The automotive service center is responsible for selecting the student and paying the student while he or she completes an internship at the service center.
Also part of the school-to-work subcommittee's effort this year will be reviewing the first draft of its input to the Automotive Training Managers Council to help in creating Guidelines for Technician Recruitment. And, to help create a higher-quality version of the ASA career brochure, Automotive Technician. A Challenging and Changing Career.
The maintenance-free vehicle subcommittee will be working on a brochure designed to explain to customers the value of preventive maintenance and to help unravel the myth of the "100,000-mile," maintenance-free vehicle. This will be a new member benefit that will assist shops with helping consumers understand the value of maintaining their automobiles.

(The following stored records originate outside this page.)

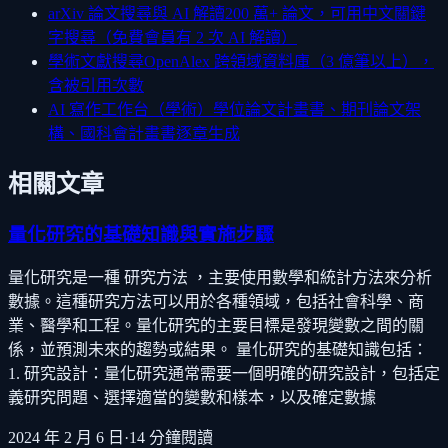
arXiv 論文搜尋與 AI 解讀
200 萬+ 論文，可用中文關鍵
字搜尋（免費會員有 2 次 AI 解讀）
學術文獻搜尋
OpenAlex 跨領域資料庫（3 億筆以上），
含被引用次數
AI 寫作工作台（學術）
學位論文計畫書、期刊論文架
構、國科會計畫書逐章生成
相關文章
量化研究的基礎知識與實施步驟
量化研究是一種 研究方法 ，主要使用數學和統計方法來分析
數據。這種研究方法可以用於各種領域，包括社會科學、商
業、醫學和工程。量化研究的主要目標是發現變數之間的關
係，並預測未來的趨勢或結果。 量化研究的基礎知識包括：
1. 研究設計：量化研究通常需要一個明確的研究設計，包括定
義研究問題、選擇適當的變數和樣本，以及確定數據
2024 年 2 月 6 日
·
14
分鐘閱讀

For the past four years, Bill Filley, owner of Prairie Road Automotive in Eugene, Ore., has served as Mechanical Division director. Under his leadership, the division has scored a win for the home team on service information, achieved much success in maintaining a strong wall of defense against some recurring issues, and tackled - head-on - various new issues.
In 2004, ASA national mechanical members will elect a new director. This person will continue the direction, purpose and dedication that have been established by previous operations committee members and division directors. He will bring his knowledge, experience and leadership to the committee and work with the committee to maintain focus on identifying and solving issues affecting the automotive service professional.